This tutorial gives some basic information on how to set up and execute parameter estimates for a series of models using GeoHiSSE (Caetano et al., 2018). The GeoHiSSE models can be used to infer ancestral ranges, rates of dispersion and extirpation as well as testing hypothesis about range-dependent diversification processes.

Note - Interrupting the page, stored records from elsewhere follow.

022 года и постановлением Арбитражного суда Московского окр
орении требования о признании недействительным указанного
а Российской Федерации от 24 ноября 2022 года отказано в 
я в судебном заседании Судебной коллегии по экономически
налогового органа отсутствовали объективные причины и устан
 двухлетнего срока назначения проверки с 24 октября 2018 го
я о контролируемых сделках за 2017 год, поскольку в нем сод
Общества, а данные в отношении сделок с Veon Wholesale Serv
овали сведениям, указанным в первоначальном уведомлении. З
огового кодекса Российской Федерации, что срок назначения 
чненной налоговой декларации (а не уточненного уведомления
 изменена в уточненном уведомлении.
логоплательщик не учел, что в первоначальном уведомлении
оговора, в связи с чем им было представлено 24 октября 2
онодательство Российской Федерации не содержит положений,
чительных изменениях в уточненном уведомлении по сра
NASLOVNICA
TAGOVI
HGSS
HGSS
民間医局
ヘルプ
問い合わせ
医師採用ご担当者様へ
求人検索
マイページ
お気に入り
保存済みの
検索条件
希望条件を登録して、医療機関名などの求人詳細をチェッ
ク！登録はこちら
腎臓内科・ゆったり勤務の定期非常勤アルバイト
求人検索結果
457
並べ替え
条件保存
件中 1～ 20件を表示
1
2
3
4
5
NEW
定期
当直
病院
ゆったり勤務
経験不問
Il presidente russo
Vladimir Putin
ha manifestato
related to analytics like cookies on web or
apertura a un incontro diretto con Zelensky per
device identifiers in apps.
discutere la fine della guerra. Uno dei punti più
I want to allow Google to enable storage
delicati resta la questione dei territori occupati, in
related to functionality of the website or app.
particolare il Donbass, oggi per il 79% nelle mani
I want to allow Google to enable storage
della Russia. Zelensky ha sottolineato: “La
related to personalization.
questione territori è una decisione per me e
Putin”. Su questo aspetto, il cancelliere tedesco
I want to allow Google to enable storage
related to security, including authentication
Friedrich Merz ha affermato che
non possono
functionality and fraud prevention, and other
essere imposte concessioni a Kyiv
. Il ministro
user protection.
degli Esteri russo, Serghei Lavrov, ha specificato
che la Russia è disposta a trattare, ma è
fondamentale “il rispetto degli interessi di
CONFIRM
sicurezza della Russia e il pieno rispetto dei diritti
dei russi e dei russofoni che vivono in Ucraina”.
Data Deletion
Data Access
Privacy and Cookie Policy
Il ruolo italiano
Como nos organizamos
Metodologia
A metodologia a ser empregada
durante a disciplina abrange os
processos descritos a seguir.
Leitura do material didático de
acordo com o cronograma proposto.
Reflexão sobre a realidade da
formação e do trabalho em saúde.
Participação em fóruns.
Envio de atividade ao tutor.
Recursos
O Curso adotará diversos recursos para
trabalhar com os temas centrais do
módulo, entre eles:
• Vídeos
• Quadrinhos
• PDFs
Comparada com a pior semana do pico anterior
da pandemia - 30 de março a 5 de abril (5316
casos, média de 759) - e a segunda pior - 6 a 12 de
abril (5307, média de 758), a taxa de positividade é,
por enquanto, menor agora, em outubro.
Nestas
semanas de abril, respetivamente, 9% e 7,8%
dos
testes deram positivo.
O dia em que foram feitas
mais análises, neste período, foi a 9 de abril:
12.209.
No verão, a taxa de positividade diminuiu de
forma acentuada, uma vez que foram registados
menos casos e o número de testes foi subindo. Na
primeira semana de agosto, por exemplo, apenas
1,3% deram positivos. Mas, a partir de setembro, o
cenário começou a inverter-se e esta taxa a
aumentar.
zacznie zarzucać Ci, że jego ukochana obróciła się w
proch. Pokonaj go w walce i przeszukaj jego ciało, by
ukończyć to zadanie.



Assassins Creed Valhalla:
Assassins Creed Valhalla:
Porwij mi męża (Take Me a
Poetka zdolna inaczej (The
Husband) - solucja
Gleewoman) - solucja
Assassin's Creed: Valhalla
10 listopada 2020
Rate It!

The main difference between GeoSSE and GeoHiSSE is that here we implement models that allow for diversification rate variation both within and between geographical areas. Such models are more adequate to empirical data then homogeneous diversification rates implied by GeoSSE (as well as BiSSE). The GeoHiSSE models belong to the same category of Hidden-Markov models as HiSSE. Thus, the concepts will be familiar to you if you have some experience with HiSSE (and vice-versa).
Best place to install the package with the new functions provided here is from our github repository using the package devtools
:
library( devtools )
## At the moment you need to point to the development branch on github.
install_github(repo = "thej022214/hisse", ref = "master")
Before getting started, be sure to load the hisse
and diversitree
packages:
suppressWarnings(library(hisse))
## Loading required package: ape
## Loading required package: deSolve
## Loading required package: GenSA
## Loading required package: subplex
## Loading required package: nloptr
suppressWarnings(library(diversitree))
Here we will simulate a phylogenetic tree using neutral geographical ranges. We will incorporate three different rates of diversification. Thus, the correct process here is: “rates of diversification vary independently of the geographic ranges”.
We use a simulation here just because it is an easy way to produce data and because we know the underlying diversification process. Otherwise, if you have an empiricial dataset, all the steps we show here apply. Just make sure to substitute the phylogeny and data with your datatset.
## Generate a list with the parameters of the model:
pars <- SimulateGeoHiSSE(hidden.areas = 1, return.GeoHiSSE_pars = TRUE)
pars
## $model.pars
## A B
## s01 0 0
## s0 0 0
## s1 0 0
## x0 0 0
## x1 0 0
## d0 0 0
## d1 0 0
##
## $q.01
## 01A 01B
## 01A NA 0
## 01B 0 NA
##
## $q.0
## 0A 0B
## 0A NA 0
## 0B 0 NA
##
## $q.1
## 1A 1B
## 1A NA 0
## 1B 0 NA
##
## attr(,"class")
## [1] "list" "GeoHiSSE_pars"
The object pars
is a list with all the parameter values for this model in the correct order and format, but all values are 0. Thus, we need to populate these parameters with numbers in order to perform the simulation.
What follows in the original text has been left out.